I went on my first cruise in January. I gotta say its not really my thing but the diving was beautiful.


https://vimeo.com/154803285


----------



## CCC (Sep 3, 2008)

Yea Cozumel is one of the only places I have found that you do not need to be certified took an introductory course and after that dove many times, had fun down there


----------



## aquatic argobull (Mar 2, 2009)

Awesome. Crazy visibility


----------



## randynation (Oct 16, 2013)

Went in the mid 80s on a cruise . Took all my diving stuff and liked it so much I went back a year later and stayed a week in Cozumel .Only took snorkeling equipment . Pretty cool to be in 60 ft of water and it looks like you can reach down and touch the bottom.

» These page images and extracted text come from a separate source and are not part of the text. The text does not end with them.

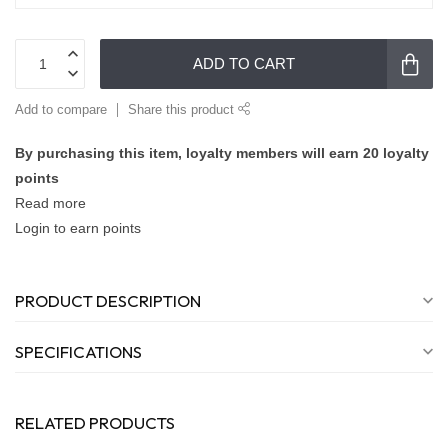
ADD TO CART
Add to compare
Share this product
By purchasing this item, loyalty members will earn
20
loyalty
points
Read more
Login to earn points
PRODUCT DESCRIPTION
SPECIFICATIONS
RELATED PRODUCTS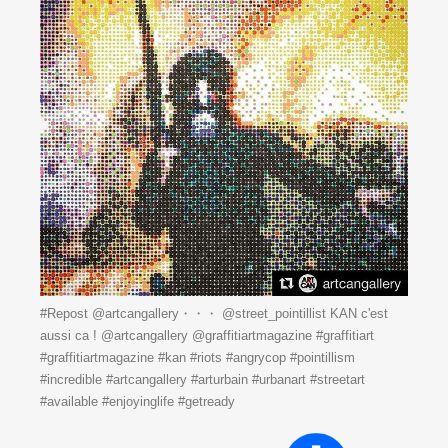
#Repost @artcangallery・・・ @street_pointillist KAN c'est
aussi ca ! @artcangallery @graffitiartmagazine #graffitiart
#graffitiartmagazine #kan #riots #angrycop #pointillism
#incredible #artcangallery #arturbain #urbanart #streetart
#available #enjoyinglife #getready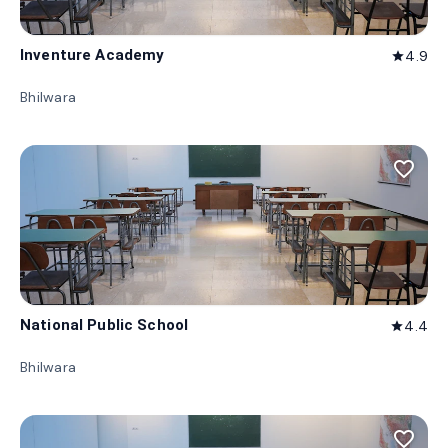
Inventure Academy
4.9
star
Bhilwara
favorite_border
National Public School
4.4
star
Bhilwara
favorite_border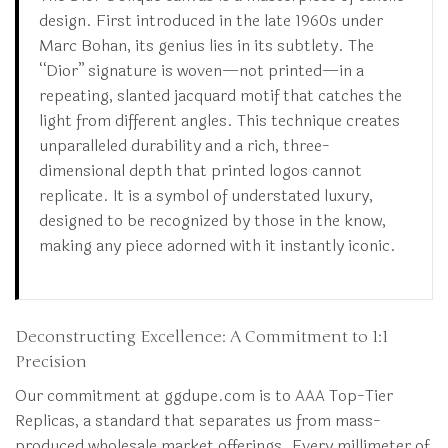
design. First introduced in the late 1960s under
Marc Bohan, its genius lies in its subtlety. The
“Dior” signature is woven—not printed—in a
repeating, slanted jacquard motif that catches the
light from different angles. This technique creates
unparalleled durability and a rich, three-
dimensional depth that printed logos cannot
replicate. It is a symbol of understated luxury,
designed to be recognized by those in the know,
making any piece adorned with it instantly iconic.
Deconstructing Excellence: A Commitment to 1:1
Precision
Our commitment at ggdupe.com is to AAA Top-Tier
Replicas, a standard that separates us from mass-
produced wholesale market offerings. Every millimeter of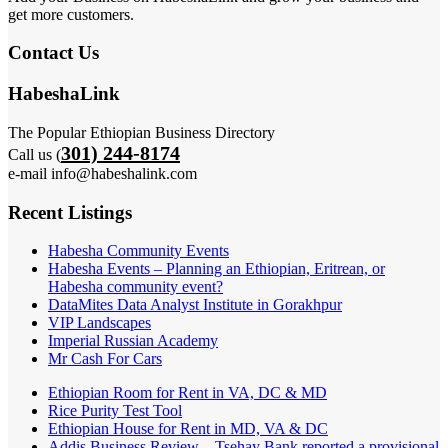
get more customers.
Contact Us
HabeshaLink
The Popular Ethiopian Business Directory
301) 244-8174
Call us (
e-mail info@habeshalink.com
Recent Listings
Habesha Community Events
Habesha Events – Planning an Ethiopian, Eritrean, or
Habesha community event?
DataMites Data Analyst Institute in Gorakhpur
VIP Landscapes
Imperial Russian Academy
Mr Cash For Cars
Ethiopian Room for Rent in VA, DC & MD
Rice Purity Test Tool
Ethiopian House for Rent in MD, VA & DC
Addis Business Review – Tsehay Bank reported a provisional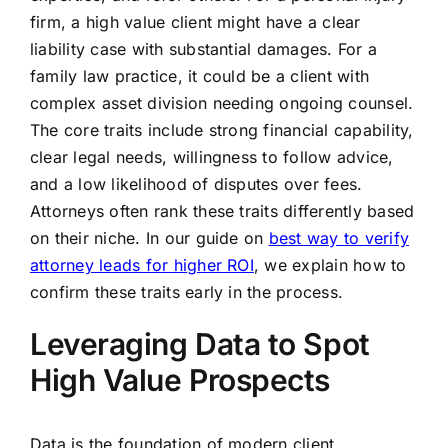
firm, a high value client might have a clear
liability case with substantial damages. For a
family law practice, it could be a client with
complex asset division needing ongoing counsel.
The core traits include strong financial capability,
clear legal needs, willingness to follow advice,
and a low likelihood of disputes over fees.
Attorneys often rank these traits differently based
on their niche. In our guide on
best way to verify
attorney leads for higher ROI
, we explain how to
confirm these traits early in the process.
Leveraging Data to Spot
High Value Prospects
Data is the foundation of modern client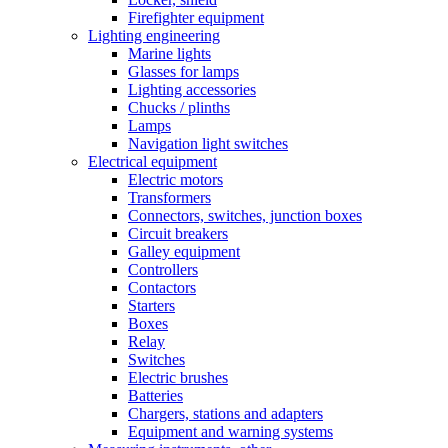
Firefighter equipment
Lighting engineering
Marine lights
Glasses for lamps
Lighting accessories
Chucks / plinths
Lamps
Navigation light switches
Electrical equipment
Electric motors
Transformers
Connectors, switches, junction boxes
Circuit breakers
Galley equipment
Controllers
Contactors
Starters
Boxes
Relay
Switches
Electric brushes
Batteries
Chargers, stations and adapters
Equipment and warning systems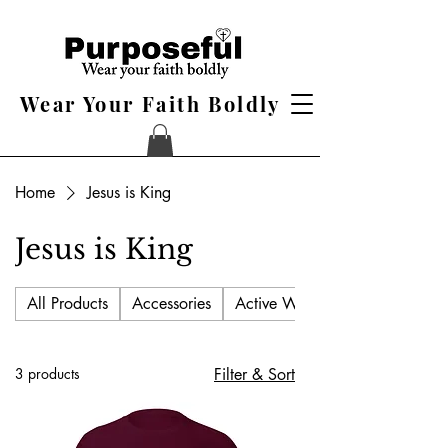
Wear Your Faith Boldly
Home
Jesus is King
Jesus is King
All Products
Accessories
Active Wear
3 products
Filter & Sort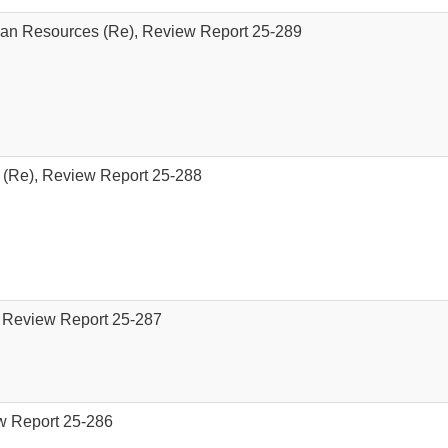
an Resources (Re), Review Report 25-289
 (Re), Review Report 25-288
, Review Report 25-287
ew Report 25-286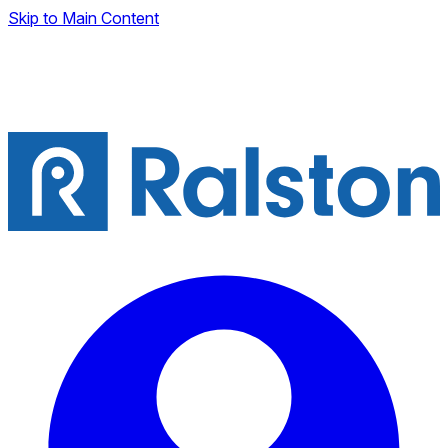
Skip to Main Content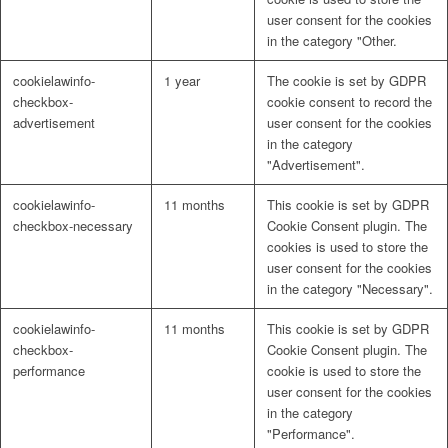
user consent for the cookies
in the category "Other.
cookielawinfo-
1 year
The cookie is set by GDPR
checkbox-
cookie consent to record the
advertisement
user consent for the cookies
in the category
"Advertisement".
cookielawinfo-
11 months
This cookie is set by GDPR
checkbox-necessary
Cookie Consent plugin. The
cookies is used to store the
user consent for the cookies
in the category "Necessary".
cookielawinfo-
11 months
This cookie is set by GDPR
checkbox-
Cookie Consent plugin. The
performance
cookie is used to store the
user consent for the cookies
in the category
"Performance".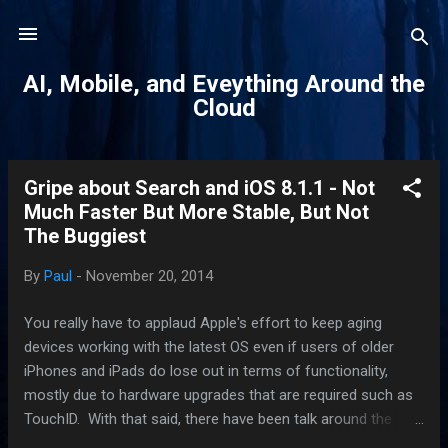
Skip to main content
AI, Mobile, and Eveything Around the
Cloud
Gripe about Search and iOS 8.1.1 - Not
P
Much Faster But More Stable, But Not
o
The Buggiest
s
t
By
Paul
-
November 20, 2014
s
You really have to applaud Apple's effort to keep aging
devices working with the latest OS even if users of older
iPhones and iPads do lose out in terms of functionality,
mostly due to hardware upgrades that are required such as
TouchID. With that said, there have been talk around the
Internet water-cooler this version of iOS has been one of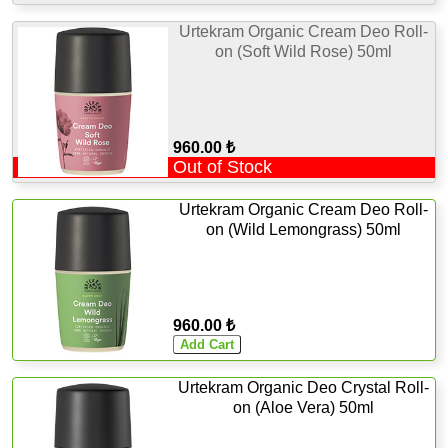
Urtekram Organic Cream Deo Roll-
on (Soft Wild Rose) 50ml
960.00 ₺
Out of Stock
Urtekram Organic Cream Deo Roll-
on (Wild Lemongrass) 50ml
960.00 ₺
Urtekram Organic Deo Crystal Roll-
on (Aloe Vera) 50ml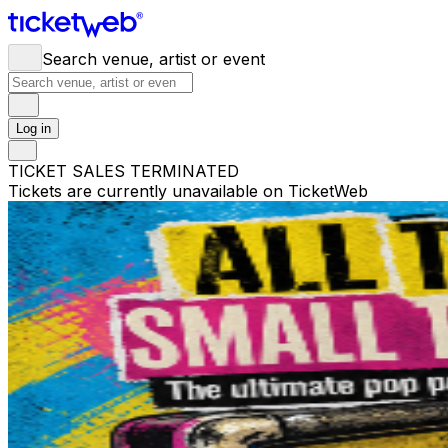
Search venue, artist or event
Log in
TICKET SALES TERMINATED
Tickets are currently unavailable on TicketWeb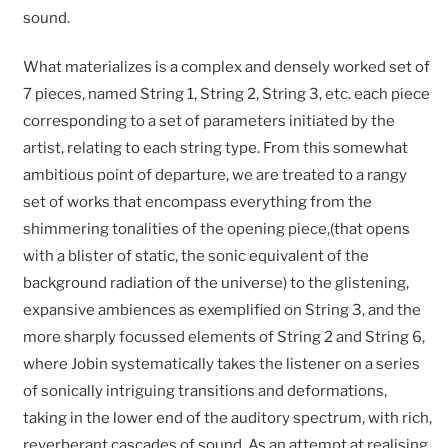
sound.
What materializes is a complex and densely worked set of
7 pieces, named String 1, String 2, String 3, etc. each piece
corresponding to a set of parameters initiated by the
artist, relating to each string type. From this somewhat
ambitious point of departure, we are treated to a rangy
set of works that encompass everything from the
shimmering tonalities of the opening piece,(that opens
with a blister of static, the sonic equivalent of the
background radiation of the universe) to the glistening,
expansive ambiences as exemplified on String 3, and the
more sharply focussed elements of String 2 and String 6,
where Jobin systematically takes the listener on a series
of sonically intriguing transitions and deformations,
taking in the lower end of the auditory spectrum, with rich,
reverberant cascades of sound. As an attempt at realising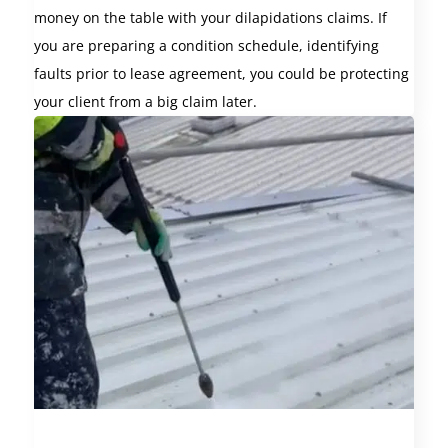
money on the table with your dilapidations claims. If
you are preparing a condition schedule, identifying
faults prior to lease agreement, you could be protecting
your client from a big claim later.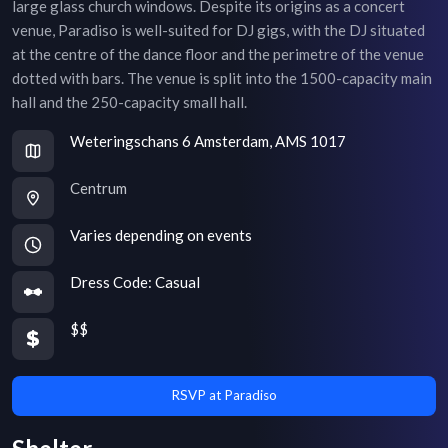
large glass church windows. Despite its origins as a concert
venue, Paradiso is well-suited for DJ gigs, with the DJ situated
at the centre of the dance floor and the perimetre of the venue
dotted with bars. The venue is split into the 1500-capacity main
hall and the 250-capacity small hall.
Weteringschans 6 Amsterdam, AMS 1017
Centrum
Varies depending on events
Dress Code:
Casual
$$
RSVP at Paradiso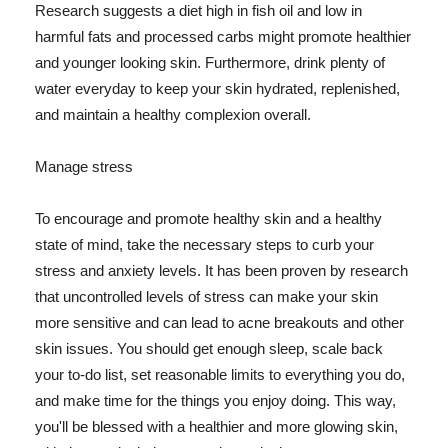
Research suggests a diet high in fish oil and low in
harmful fats and processed carbs might promote healthier
and younger looking skin. Furthermore, drink plenty of
water everyday to keep your skin hydrated, replenished,
and maintain a healthy complexion overall.
Manage stress
To encourage and promote healthy skin and a healthy
state of mind, take the necessary steps to curb your
stress and anxiety levels. It has been proven by research
that uncontrolled levels of stress can make your skin
more sensitive and can lead to acne breakouts and other
skin issues. You should get enough sleep, scale back
your to-do list, set reasonable limits to everything you do,
and make time for the things you enjoy doing. This way,
you'll be blessed with a healthier and more glowing skin,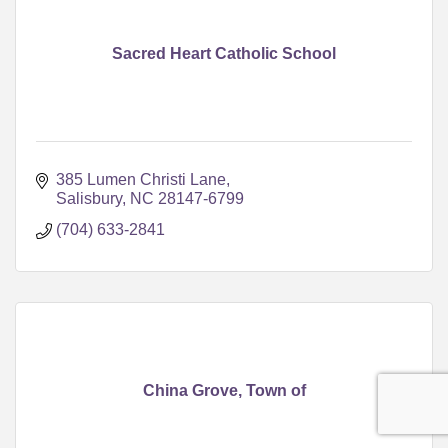
Sacred Heart Catholic School
385 Lumen Christi Lane
Salisbury
NC
28147-6799
(704) 633-2841
China Grove, Town of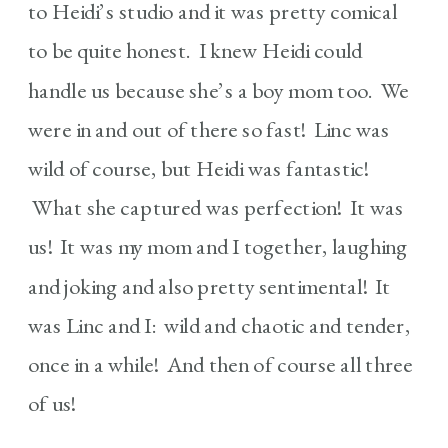
to Heidi’s studio and it was pretty comical
to be quite honest. I knew Heidi could
handle us because she’s a boy mom too. We
were in and out of there so fast! Linc was
wild of course, but Heidi was fantastic!
What she captured was perfection! It was
us! It was my mom and I together, laughing
and joking and also pretty sentimental! It
was Linc and I: wild and chaotic and tender,
once in a while! And then of course all three
of us!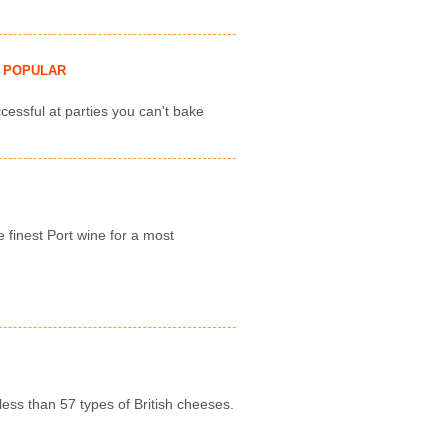
POPULAR
cessful at parties you can't bake
e finest Port wine for a most
less than 57 types of British cheeses.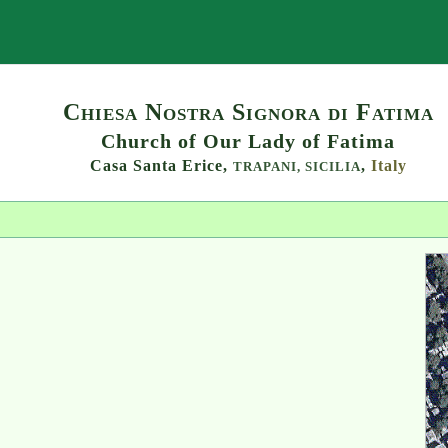
Search
Chiesa Nostra Signora di Fatima
Church of Our Lady of Fatima
Casa Santa Erice,
,
Italy
TRAPANI,
SICILIA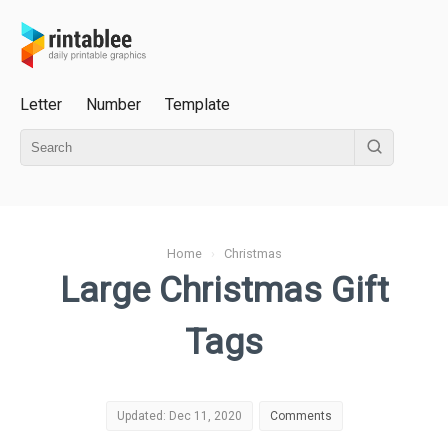
Letter
Number
Template
Home
›
Christmas
Large Christmas Gift
Tags
Updated: Dec 11, 2020
Comments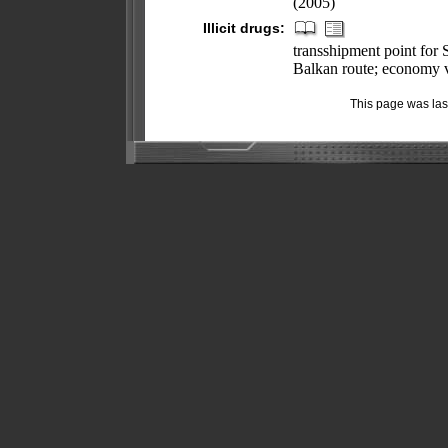
(2005)
Illicit drugs:
transshipment point for
Balkan route; economy 
This page was la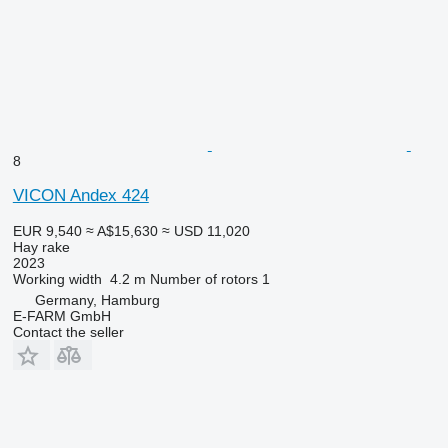
8
VICON Andex 424
EUR 9,540
≈ A$15,630
≈ USD 11,020
Hay rake
2023
Working width
4.2 m
Number of rotors
1
Germany, Hamburg
E-FARM GmbH
Contact the seller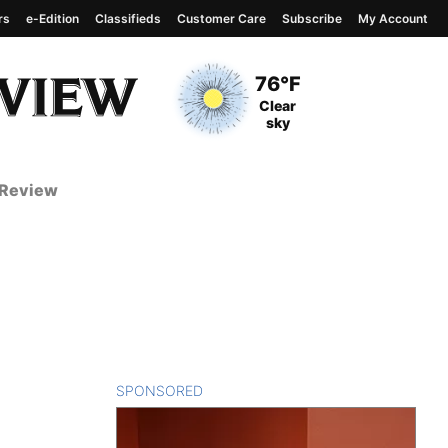
rs
e-Edition
Classifieds
Customer Care
Subscribe
My Account
View complete weather
report
Current Temperature
76°F
Current Conditions
Clear
sky
 Review
SPONSORED
CONTENT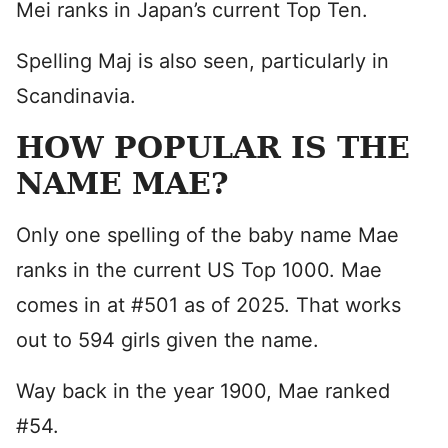
Mei ranks in Japan’s current Top Ten.
Spelling Maj is also seen, particularly in
Scandinavia.
HOW POPULAR IS THE
NAME MAE?
Only one spelling of the baby name Mae
ranks in the current US Top 1000. Mae
comes in at #501 as of 2025. That works
out to 594 girls given the name.
Way back in the year 1900, Mae ranked
#54.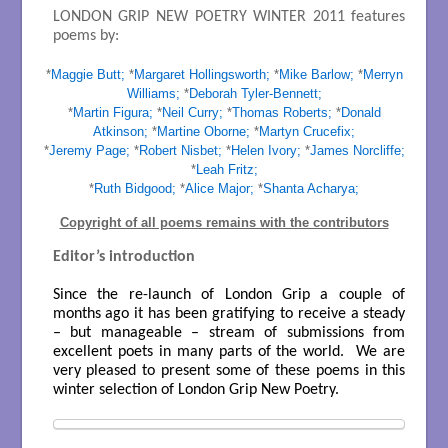
LONDON GRIP NEW POETRY WINTER 2011 features
poems by:
*
Maggie Butt;
*
Margaret Hollingsworth;
*
Mike Barlow;
*
Merryn
Williams;
*
Deborah Tyler-Bennett;
*
Martin Figura;
*
Neil Curry;
*
Thomas Roberts;
*
Donald
Atkinson;
*
Martine Oborne;
*
Martyn Crucefix;
*
Jeremy Page;
*
Robert Nisbet;
*
Helen Ivory;
*
James Norcliffe;
*
Leah Fritz;
*
Ruth Bidgood;
*
Alice Major;
*
Shanta Acharya;
Copyright of all poems remains with the contributors
Editor’s introduction
Since the re-launch of London Grip a couple of
months ago it has been gratifying to receive a steady
– but manageable – stream of submissions from
excellent poets in many parts of the world. We are
very pleased to present some of these poems in this
winter selection of London Grip New Poetry.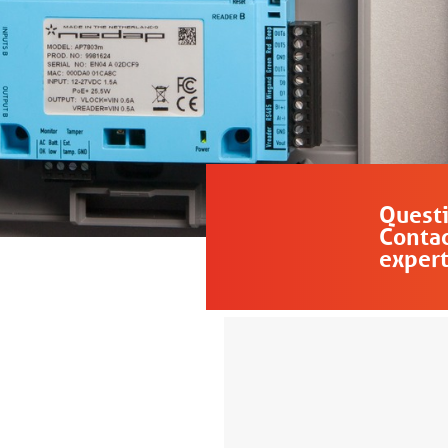
Quest
Contac
expert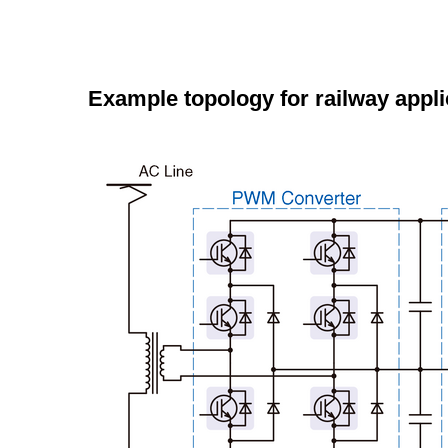
Example topology for railway appli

And the reef and fisk colors are like being in an aquarium.


----------



## BananaTom (Feb 16, 2008)

Nice job on the video Steph, as always!!


----------



## jjam (Dec 9, 2007)

Enjoyed the video Steph, nice treat on a cold day in MA.

Jimmy


----------



## Dive1 (May 16, 2015)

Enjoyed the video.


----------



## Cajun Spearit (Jun 3, 2011)

Awesome video.


----------



## Jason (Oct 2, 2007)

Stephanie, cruises are AWESOME....I'm no veteran but have been on a few! Ice Cream any time you want!!! I'm in!!! hahaha been to Cozi and it's a beautiful place. Never have been on a dive though. Great video!


----------



## DLo (Oct 2, 2007)

Me while viewing this post:
Hey look a dive video from a cruise, that might be good, I'll check it out. 
Cool, this is nice, wait...what, 20 min, I'm not going to sit here and watch a 20 min vid....hey look at that, that's awesome, holy crap, look at the color on those fish and coral...wow, even their stingrays are beautiful...OMG this is awesome, this has to be some of the best diving in the world, they look they're having an amazing time, dammit it's over. 
Pick up the phone and text the wife, we have to go on a cruise. 

Thanks for a great video!


----------



## FishnLane (Oct 1, 2007)

FINALLY got a chance to watch in it's entirety. The colors were awesome and inspiring!!!! Loved it....now got to get my passport....or just watch it again. It is as if I lived it!!1


----------



## AQUA HUNTRESS (May 23, 2008)

Thanks DLo! It was not easy getting it down to the 20 minutes! There was so much to see! I'm glad you got to the end and didn't hate me! Lol. Thanks for watching.


----------